By the Biblical outlook, things like being selective in whom you associate with, being selective in whom you do business with, being selective in whom you hire to do work for you, or being selective in whom you rent your home to, are not wrong. They are legitimate prerogatives of a sensible, prudent person. On the other hand, things like murder, stealing, fornication, adultery, and homosexuality are high sin. Now I ask this question. How do these Biblical attitudes and outlooks compare with the attitudes and outlooks of liberal modern America? How do they fit with all the anti-discrimination legislation that has been passed in America over the years? How do they compare with all the politically correct ways of thinking, politically correct attitudes and values, that have so taken over America? By a whole lot of propaganda, persuasive talk, and bad logic the Left has managed to brainwash the American public and influence politicians into accepting a lot of foolish assumptions, and from there a whole lot of rubbish, and thus create an entire new value system that stands in opposition to the Biblical system. It has produced a Satanic system. It has managed to create an inverted system; to make, in the outlooks and minds of the population, right wrong and wrong right.

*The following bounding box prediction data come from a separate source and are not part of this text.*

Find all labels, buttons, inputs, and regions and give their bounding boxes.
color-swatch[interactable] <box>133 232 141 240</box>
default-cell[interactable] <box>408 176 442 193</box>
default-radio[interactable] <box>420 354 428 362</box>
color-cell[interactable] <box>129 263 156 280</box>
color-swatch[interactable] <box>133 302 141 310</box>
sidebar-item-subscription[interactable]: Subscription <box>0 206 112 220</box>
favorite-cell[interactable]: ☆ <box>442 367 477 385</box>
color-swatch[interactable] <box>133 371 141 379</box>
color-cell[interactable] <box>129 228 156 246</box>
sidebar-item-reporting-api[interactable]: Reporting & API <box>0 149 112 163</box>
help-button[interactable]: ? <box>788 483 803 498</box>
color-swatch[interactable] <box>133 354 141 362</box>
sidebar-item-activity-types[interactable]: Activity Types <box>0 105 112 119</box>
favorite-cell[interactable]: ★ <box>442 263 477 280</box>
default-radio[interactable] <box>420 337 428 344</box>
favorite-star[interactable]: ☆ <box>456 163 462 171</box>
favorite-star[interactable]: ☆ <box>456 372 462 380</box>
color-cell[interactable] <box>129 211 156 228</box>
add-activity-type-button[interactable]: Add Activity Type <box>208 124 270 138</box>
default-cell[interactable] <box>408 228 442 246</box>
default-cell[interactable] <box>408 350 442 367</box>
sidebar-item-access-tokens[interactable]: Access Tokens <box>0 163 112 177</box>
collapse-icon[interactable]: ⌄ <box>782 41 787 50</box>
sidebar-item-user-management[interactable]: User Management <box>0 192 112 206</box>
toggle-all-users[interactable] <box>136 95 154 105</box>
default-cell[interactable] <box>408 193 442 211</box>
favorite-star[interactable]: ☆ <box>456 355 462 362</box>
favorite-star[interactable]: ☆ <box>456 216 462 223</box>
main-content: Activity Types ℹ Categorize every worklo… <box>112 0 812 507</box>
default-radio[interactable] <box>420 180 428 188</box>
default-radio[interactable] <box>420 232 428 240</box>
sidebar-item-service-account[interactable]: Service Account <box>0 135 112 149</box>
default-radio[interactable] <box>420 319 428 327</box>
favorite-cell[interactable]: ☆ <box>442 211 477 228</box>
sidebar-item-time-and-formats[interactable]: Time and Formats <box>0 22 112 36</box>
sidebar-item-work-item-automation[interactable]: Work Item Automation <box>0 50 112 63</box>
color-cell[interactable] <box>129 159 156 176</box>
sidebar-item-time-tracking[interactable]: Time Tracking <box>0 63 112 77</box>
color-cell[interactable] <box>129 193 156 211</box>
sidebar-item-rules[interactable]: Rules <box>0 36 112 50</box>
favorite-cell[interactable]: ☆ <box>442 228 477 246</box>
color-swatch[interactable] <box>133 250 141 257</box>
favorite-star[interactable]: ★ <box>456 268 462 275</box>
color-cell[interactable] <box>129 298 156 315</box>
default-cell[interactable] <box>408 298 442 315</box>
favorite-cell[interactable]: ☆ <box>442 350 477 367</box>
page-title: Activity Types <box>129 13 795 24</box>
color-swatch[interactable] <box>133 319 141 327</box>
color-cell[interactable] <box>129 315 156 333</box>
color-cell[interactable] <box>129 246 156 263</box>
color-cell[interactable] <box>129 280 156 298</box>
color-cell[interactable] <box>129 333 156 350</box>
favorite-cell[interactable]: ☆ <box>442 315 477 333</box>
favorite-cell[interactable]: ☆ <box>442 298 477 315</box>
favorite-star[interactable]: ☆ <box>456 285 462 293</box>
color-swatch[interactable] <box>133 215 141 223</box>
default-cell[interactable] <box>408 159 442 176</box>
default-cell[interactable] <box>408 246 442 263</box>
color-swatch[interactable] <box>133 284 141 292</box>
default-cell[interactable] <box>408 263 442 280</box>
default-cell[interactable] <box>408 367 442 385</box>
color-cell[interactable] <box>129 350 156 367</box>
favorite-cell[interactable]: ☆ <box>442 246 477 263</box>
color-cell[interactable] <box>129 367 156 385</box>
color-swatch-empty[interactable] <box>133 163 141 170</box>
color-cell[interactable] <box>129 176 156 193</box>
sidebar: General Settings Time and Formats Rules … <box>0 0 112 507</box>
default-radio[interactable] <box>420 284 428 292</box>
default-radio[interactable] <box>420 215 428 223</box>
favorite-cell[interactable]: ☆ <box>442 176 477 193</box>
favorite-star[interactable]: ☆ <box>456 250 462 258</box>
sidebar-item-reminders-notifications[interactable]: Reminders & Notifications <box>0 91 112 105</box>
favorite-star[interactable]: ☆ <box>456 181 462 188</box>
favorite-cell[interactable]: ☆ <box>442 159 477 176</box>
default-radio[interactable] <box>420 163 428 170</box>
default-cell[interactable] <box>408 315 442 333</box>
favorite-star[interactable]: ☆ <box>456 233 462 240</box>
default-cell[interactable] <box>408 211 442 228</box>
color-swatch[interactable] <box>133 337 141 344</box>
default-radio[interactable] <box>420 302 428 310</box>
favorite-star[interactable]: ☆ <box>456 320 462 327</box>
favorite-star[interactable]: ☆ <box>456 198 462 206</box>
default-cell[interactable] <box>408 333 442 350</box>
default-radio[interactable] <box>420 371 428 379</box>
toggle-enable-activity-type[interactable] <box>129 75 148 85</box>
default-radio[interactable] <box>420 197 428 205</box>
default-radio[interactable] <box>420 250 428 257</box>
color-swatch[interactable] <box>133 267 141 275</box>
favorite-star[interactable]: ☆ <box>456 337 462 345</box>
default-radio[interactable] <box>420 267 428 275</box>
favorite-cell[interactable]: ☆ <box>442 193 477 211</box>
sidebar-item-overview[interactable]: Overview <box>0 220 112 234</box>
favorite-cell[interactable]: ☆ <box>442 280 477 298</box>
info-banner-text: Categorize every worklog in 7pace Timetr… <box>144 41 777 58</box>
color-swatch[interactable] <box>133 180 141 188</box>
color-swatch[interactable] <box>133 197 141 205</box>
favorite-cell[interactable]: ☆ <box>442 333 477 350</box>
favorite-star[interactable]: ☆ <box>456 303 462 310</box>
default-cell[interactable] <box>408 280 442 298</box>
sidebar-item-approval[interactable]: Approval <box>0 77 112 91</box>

There is in this world a higher law that transcends the law of man. It is God’s law. Cicero alludes to it in the following quotation:


“True law is right reason in agreement with nature; it is of universal application, unchanging and everlasting; it summons to duty by its commands, and averts from wrong-doing by its prohibitions. And it does not lay its commands or prohibitions upon good men in vain, though neither have any effect on the wicked. It is a sin to try to alter this law, nor is it allowable to attempt to repeal any part of it, and it is impossible to abolish it entirely. We cannot be freed from its obligations by senate or people, and we need not look outside ourselves for an expounder or interpreter of it. And there will not be different laws at Rome and at Athens, or different laws now and in the future, but one eternal and unchangeable law will be valid for all nations and all times, and there will be one master and ruler, that is, God, over us all, for he is the author of this law, its promulgator, and its enforcing judge. Whoever is disobedient is fleeing from himself and denying his human nature, and by reason of this very fact he will suffer the worst penalties, even if he escapes what is commonly considered punishment.”


He also stated:


“Since an intelligence common to us all makes things known to us and formulates them in our minds, honorable actions are ascribed by us to virtue, and dishonorable actions to vice; and only a madman would conclude that these judgments are matters of opinion, and not fixed by nature.”


In other words, man is not free to just define right and wrong as he pleases. Murder is wrong. Stealing is wrong. Lying is wrong. Sexual immorality is wrong. Etc. Right and Wrong are moral absolutes fixed by nature itself, not just matters of opinion.


What happens when men pass laws that stand in opposition to these higher moral laws? What kind of situation are we in then?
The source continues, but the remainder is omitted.